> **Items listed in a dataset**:
Start of Block
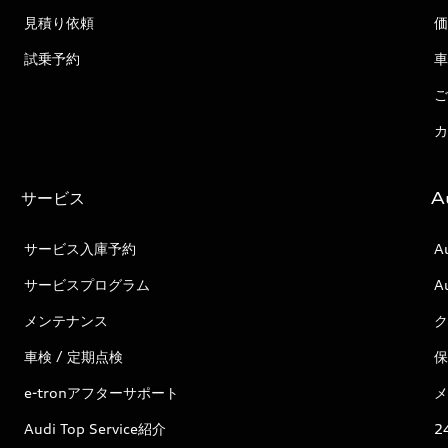
見積り依頼
価
試乗予約
車
ご
カ
サービス
A
サービス入庫予約
A
サービスプログラム
A
メンテナンス
ク
車検 / 定期点検
保
e-tronアフターサポート
メ
Audi Top Service紹介
2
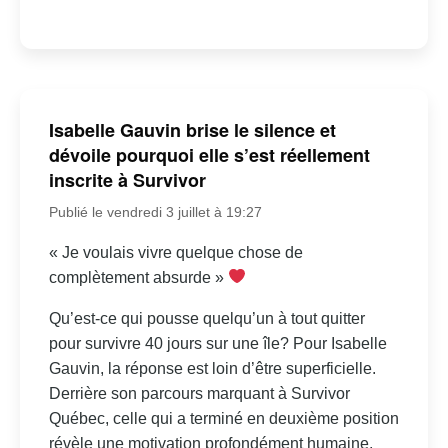
Isabelle Gauvin brise le silence et
dévoile pourquoi elle s’est réellement
inscrite à Survivor
Publié le vendredi 3 juillet à 19:27
« Je voulais vivre quelque chose de
complètement absurde »
Qu’est-ce qui pousse quelqu’un à tout quitter
pour survivre 40 jours sur une île? Pour Isabelle
Gauvin, la réponse est loin d’être superficielle.
Derrière son parcours marquant à Survivor
Québec, celle qui a terminé en deuxième position
révèle une motivation profondément humaine,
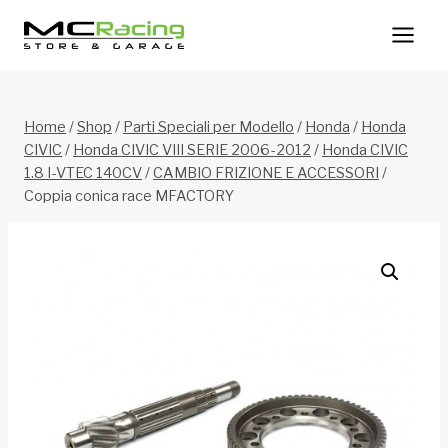
Salta
al
contenuto
Home
/
Shop
/
Parti Speciali per Modello
/
Honda
/
Honda
CIVIC
/
Honda CIVIC VIII SERIE 2006-2012
/
Honda CIVIC
1.8 I-VTEC 140CV
/
CAMBIO FRIZIONE E ACCESSORI
/
Coppia conica race MFACTORY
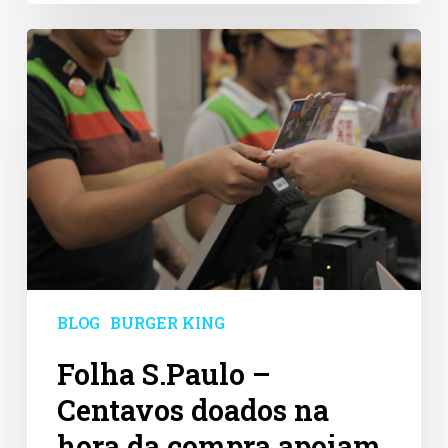
Folha
S.Paulo
–
Centavos
doados
na
hora
da
compra
apoiam
causas
como
educação
BLOG
BURGER KING
Folha S.Paulo –
Centavos doados na
hora da compra apoiam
End of Block
> **Activity**: The answer must be every line of the entries that includes the word "Isabelle".

> **Solution for this task**:
Isabelle Gauvin brise le silence et
pour survivre 40 jours sur une île? Pour Isabelle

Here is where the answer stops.